Il a cité le latin Credo in Unum Deum : "Je crois en un seul Dieu." Il a poursuivi : "Je n’ai pas chanté "Nous croyons en un seul Dieu". C’est lui, Marc, qui a fait une profession de foi très personnelle. Il s’est demandé : croyait-il vraiment en un seul Dieu? Et qu’est-ce que cela signifiait? "Je ne sais pas. Parfois, j’ai l’impression d’être un imposteur. Je viens de prononcer le début du Credo de Nicée devant le pape et le monde. Je devrais certainement être sûr de ce que signifient les paroles. Parfois, je sais ce que je chante, et parfois non."
"Si vous me demandez si je crois en Dieu, je vous réponds que je ne comprends pas la question. Qu'entendez-vous par Dieu? (J'entendais son interlocuteur essayer de lui répondre : Dieu tel que défini par l'Église catholique). Ce sont des questions très importantes."
"Je suis baryton. Que sais-je?"
C'est devenu une sorte de crise personnelle de foi. Mis à part la blague musicale, il ne savait vraiment pas. Puis il a raconté une histoire d'une révélation personnelle plutôt belle; je crois que c'était en chantant une pièce de Bach, la version de 1747, par opposition à celle de 1745, celle que préférait François. François est une sorte de patron qui intervient sur certains détails.

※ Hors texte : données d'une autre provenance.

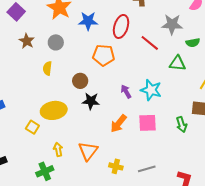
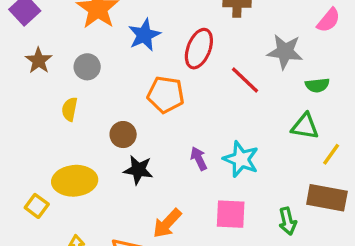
blue star: (88, 21) -> (144, 35), turned -30
green triangle: (177, 63) -> (305, 126), moved
orange arrow: (118, 123) -> (167, 223), moved

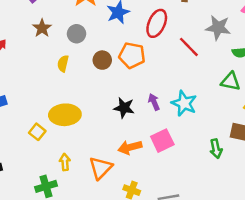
brown circle: (123, 135) -> (102, 60), moved
black star: (138, 170) -> (124, 108), moved
pink square: (231, 214) -> (162, 141), moved, turned -30
orange arrow: (167, 223) -> (130, 147), turned 30

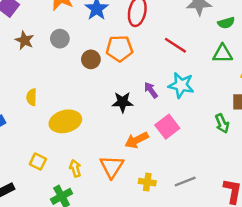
red line: (189, 47) -> (175, 45), moved
yellow semicircle: (63, 64) -> (32, 97), moved
yellow square: (37, 132) -> (38, 162), moved

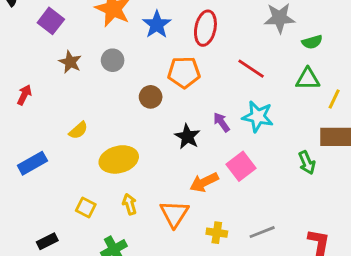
brown circle: (91, 59) -> (151, 97), moved
yellow semicircle: (32, 97) -> (78, 130), turned -133
black star: (122, 102) -> (187, 137), turned 30
yellow arrow: (75, 168) -> (130, 204), moved

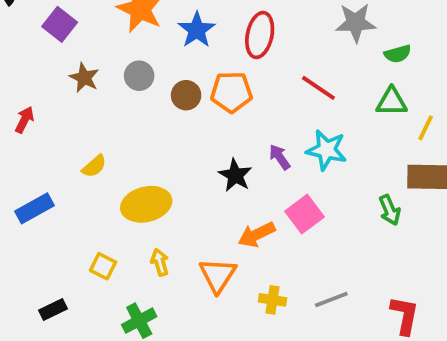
brown circle: (151, 97) -> (186, 95), moved

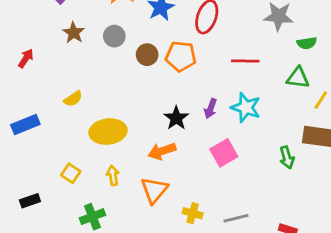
red line: (318, 88) -> (245, 61), turned -40
purple arrow: (280, 157) -> (211, 109), turned -132
orange arrow: (257, 235) -> (162, 151), moved

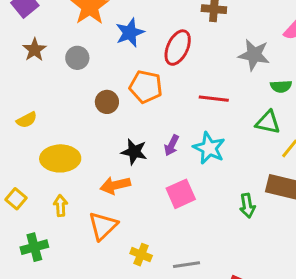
brown circle: (147, 55) -> (107, 102), moved
black star: (176, 118) -> (134, 152), turned -30

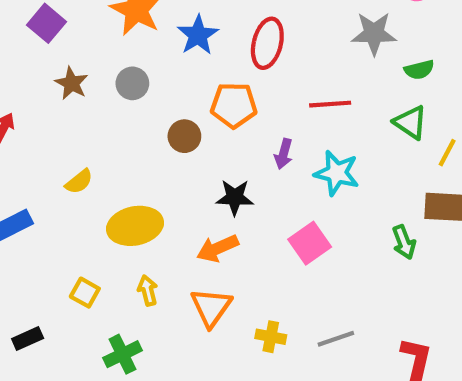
green triangle: (268, 122) -> (410, 122), turned 32
purple arrow: (172, 145) -> (284, 154), moved

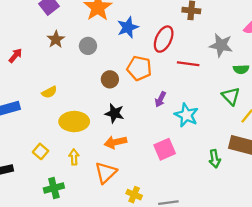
red line: (330, 104) -> (188, 64), moved
black star: (235, 197) -> (115, 113), moved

"Eh bien, que sais-je? Je vais vous dire ce que je sais. Je peux vous dire que lorsque je suis immergé dans cette musique, je me sens en contact avec quelque chose."
En chantant, il se rendit compte qu'il croyait réellement en une puissance supérieure à lui-même. Il était bien plus éloquent que mon argument jésuitique.
Projet d'archives Medici, programme musical. Vox Medicea (réalisé par Mark Spyropoulos).